─── RECORDS SUPPLIED ───

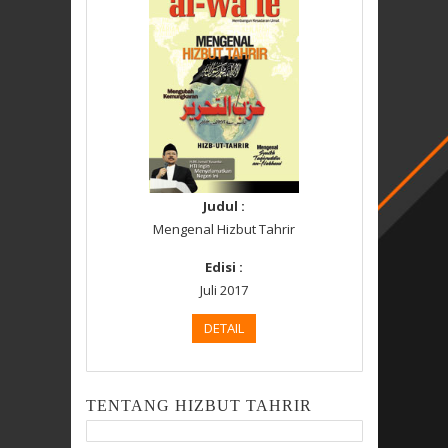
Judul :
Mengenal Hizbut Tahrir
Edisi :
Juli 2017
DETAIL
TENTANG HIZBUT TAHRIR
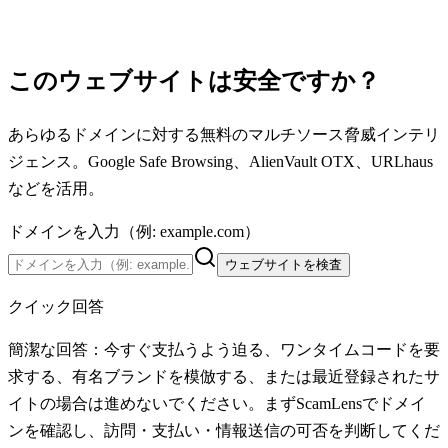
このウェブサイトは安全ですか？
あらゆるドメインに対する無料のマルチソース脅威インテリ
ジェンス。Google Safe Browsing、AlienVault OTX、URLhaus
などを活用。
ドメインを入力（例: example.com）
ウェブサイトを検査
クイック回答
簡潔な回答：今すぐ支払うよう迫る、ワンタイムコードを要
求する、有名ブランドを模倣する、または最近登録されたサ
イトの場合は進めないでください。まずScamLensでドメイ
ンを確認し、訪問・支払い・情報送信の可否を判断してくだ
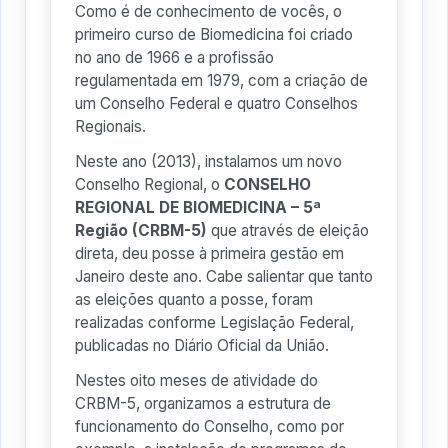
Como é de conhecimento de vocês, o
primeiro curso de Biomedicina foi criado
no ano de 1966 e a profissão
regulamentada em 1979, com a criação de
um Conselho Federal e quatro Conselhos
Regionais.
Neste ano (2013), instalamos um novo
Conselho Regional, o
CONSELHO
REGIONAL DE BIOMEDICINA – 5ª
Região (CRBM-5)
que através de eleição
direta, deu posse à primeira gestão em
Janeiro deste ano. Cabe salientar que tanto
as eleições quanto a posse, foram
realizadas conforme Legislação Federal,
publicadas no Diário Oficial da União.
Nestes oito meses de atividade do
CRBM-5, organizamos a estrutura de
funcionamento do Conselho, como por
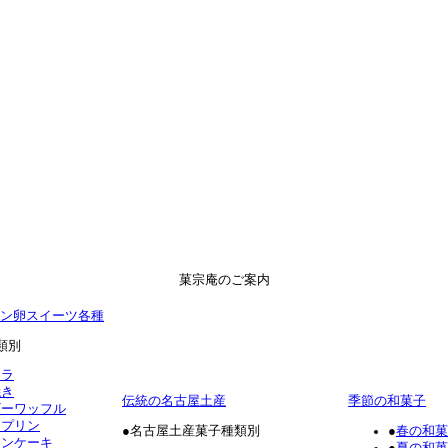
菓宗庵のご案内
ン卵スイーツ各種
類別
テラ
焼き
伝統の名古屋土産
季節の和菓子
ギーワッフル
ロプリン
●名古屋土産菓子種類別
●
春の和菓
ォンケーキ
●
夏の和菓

───
─── RECORDS SUPPLIED ───

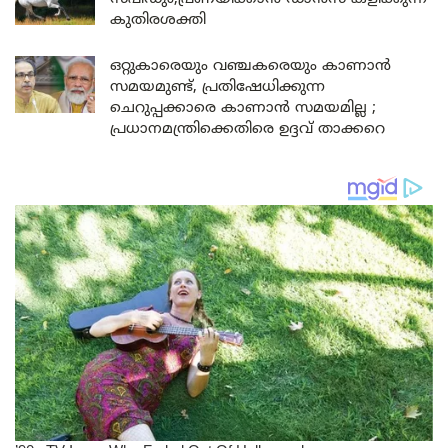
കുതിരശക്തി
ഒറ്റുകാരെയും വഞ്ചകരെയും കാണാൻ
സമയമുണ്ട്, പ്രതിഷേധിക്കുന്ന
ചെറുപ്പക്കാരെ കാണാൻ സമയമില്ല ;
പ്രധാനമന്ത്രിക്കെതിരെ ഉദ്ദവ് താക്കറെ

───
─── RECORDS SUPPLIED ───

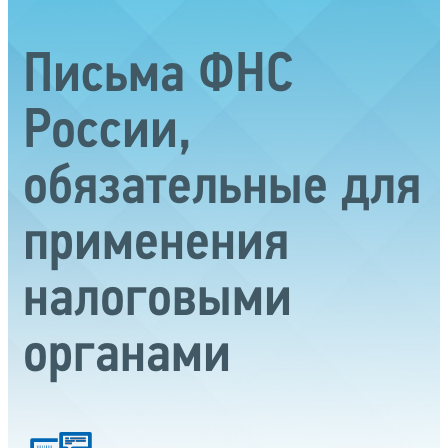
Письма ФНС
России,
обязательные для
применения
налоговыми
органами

───

:: WORK TASK ::
Which lines of the records above contain the word "സമയമ"? Report each one.

:: ANSWER ::
സമയമുണ്ട്, പ്രതിഷേധിക്കുന്ന
ചെറുപ്പക്കാരെ കാണാൻ സമയമില്ല ;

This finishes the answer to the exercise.